STORRS, Conn.--Things could have been worse. The Crimson men's soccer team could have been sent home to Cambridge without any supper.
Instead, following an embarrassing 5-1 humiliation at the hands of Connecticut Saturday, the Harvard squad got dinner, courtesy of the slightly misguided sports-manlike spirit of UConn coach Joe Morrone. Break heads, then break bread, say the Huskies.
The loss dropped the Crimson's season mark to 2-2.
Save a manna-like penalty shot tally by Michael Smith with a little less than a minute left in the match, turkey and stuffing was all the Crimson got all afternoon. That shot, granted because of a UConn tripping infraction in the penalty area, made the score 5-1 and wiped at least a little of the mud off the collective face of the Harvard squad.
But for the other 89 minutes of action, nobody on the Crimson bench could find much to cheer about. Missed opportunities, botched shots, aimless passes, and a truly stellar Husky eleven combined to make the trip home the only satisfying thing about the whole day.
The strengths of the Connecticut attack contrasted strongly with the failings of the Crimson in the same areas of the game. The Huskies' strong head play accented Harvard's admittedly anorexic air game. In Harvard's attack, a drive down either wing invariably fizzled out because of a missed head shot off the cross pass through the box. To UConn, which really does deserve its number five national ranking, every such attack is an authentic goal scoring opportunity. Cross passes are met at the goal mouth by Connecticut heads eager to push the ball past an opposing goalie.

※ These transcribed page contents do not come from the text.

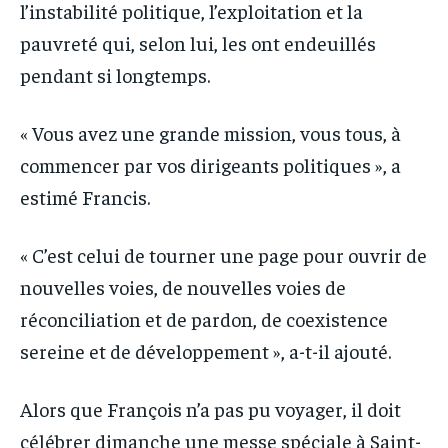
l’instabilité politique, l’exploitation et la
pauvreté qui, selon lui, les ont endeuillés
pendant si longtemps.
« Vous avez une grande mission, vous tous, à
commencer par vos dirigeants politiques », a
estimé Francis.
« C’est celui de tourner une page pour ouvrir de
nouvelles voies, de nouvelles voies de
réconciliation et de pardon, de coexistence
sereine et de développement », a-t-il ajouté.
Alors que François n’a pas pu voyager, il doit
célébrer dimanche une messe spéciale à Saint-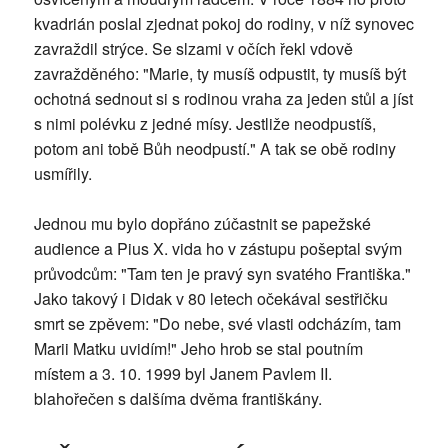
kvadrián poslal zjednat pokoj do rodiny, v níž synovec
zavraždil strýce. Se slzami v očích řekl vdově
zavražděného: "Marie, ty musíš odpustit, ty musíš být
ochotná sednout si s rodinou vraha za jeden stůl a jíst
s nimi polévku z jedné mísy. Jestliže neodpustíš,
potom ani tobě Bůh neodpustí." A tak se obě rodiny
usmířily.
Jednou mu bylo dopřáno zúčastnit se papežské
audience a Pius X. vida ho v zástupu pošeptal svým
průvodcům: "Tam ten je pravý syn svatého Františka."
Jako takový i Didak v 80 letech očekával sestřičku
smrt se zpěvem: "Do nebe, své vlasti odcházím, tam
Marii Matku uvidím!" Jeho hrob se stal poutním
místem a 3. 10. 1999 byl Janem Pavlem II.
blahořečen s dalšíma dvěma františkány.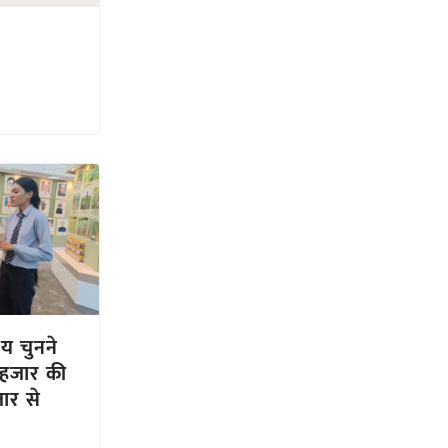
ाय चुनने
 हजार की
जार से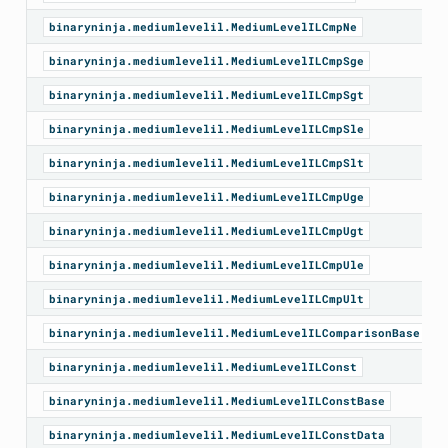
binaryninja.mediumlevelil.MediumLevelILCmpNe
binaryninja.mediumlevelil.MediumLevelILCmpSge
binaryninja.mediumlevelil.MediumLevelILCmpSgt
binaryninja.mediumlevelil.MediumLevelILCmpSle
binaryninja.mediumlevelil.MediumLevelILCmpSlt
binaryninja.mediumlevelil.MediumLevelILCmpUge
binaryninja.mediumlevelil.MediumLevelILCmpUgt
binaryninja.mediumlevelil.MediumLevelILCmpUle
binaryninja.mediumlevelil.MediumLevelILCmpUlt
binaryninja.mediumlevelil.MediumLevelILComparisonBase
binaryninja.mediumlevelil.MediumLevelILConst
binaryninja.mediumlevelil.MediumLevelILConstBase
binaryninja.mediumlevelil.MediumLevelILConstData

The first UConn tally illustrates the point. Following a disputed call on Crimson midfielder Andy Kronfeld for tripping in the middle of the right wing about 20 yards from the end line, the officials granted UConn a direct kick.
Husky right wing Pedro DeBrito lofted a perfect pass in the general direction of the goal, and center forward Graziano Cornolo emerged from a crowd in front of the net and headed it into the upper right hand corner of the net at 6:37 of the first half.
This same skill in the air renders UConn corner kicks particularly dangerous. Although the Huskies failed to capitalize on any of nine corner kick opportunities, only several fine saves by Crimson goalies Pete Walsh and Benny Erulcar prevented the score from getting out of hand.
A quick, accurate Connecticut passing game accentuated another aspect of the Harvard attack which the Crimson exhibits only sporadically. Short and well-controlled UConn passes contrasted sharply with the nervous long-ball Crimson attack.
UConn forced the strategy on the Crimson through intense offensive pressure for much of the game. Unable to control the ball on the ground with a UConn-style passing game, Harvard abandoned a controlled game plan for a survival-first, clearing-kick-after defense.
But the steady UConn ball control eventually broke through the 4-2-2 Harvard defense--and at no time more decisively than the lead-in to the fourth Huskie goal.
Following a throw in from the 18-yd. mark, Connecticut forwards executed three perfect passes, the last a ten-yarder from Rick Kren to All-New England striker DeBrito directly in front of the net about 12 yds. out. DeBrito then blasted a shot directly through a leaping Walsh's outstretched hands to make the score 4-0 at 18:27 of the second half.
The simple strength of the UConn squad created several excellent chances for the Huskies. Several Harvard players commented on the physical power of individual UConn players, and noted the rough flow of the game. Overall, more fouls, a total of 45, were called by whistle-happy referees, than in any other Crimson game this year.
The Crimson offense picked up during the first 20 minutes of the second half, and only two excellent saves by the UConn man in the nets kept Harvard off the board.
That short outburst of offensive power prompted Crimson coach George Ford to exclaim after the game, "Although there were times when we looked like we were running around like chickens with our heads cut off, we also at times played some pretty good competitive soccer."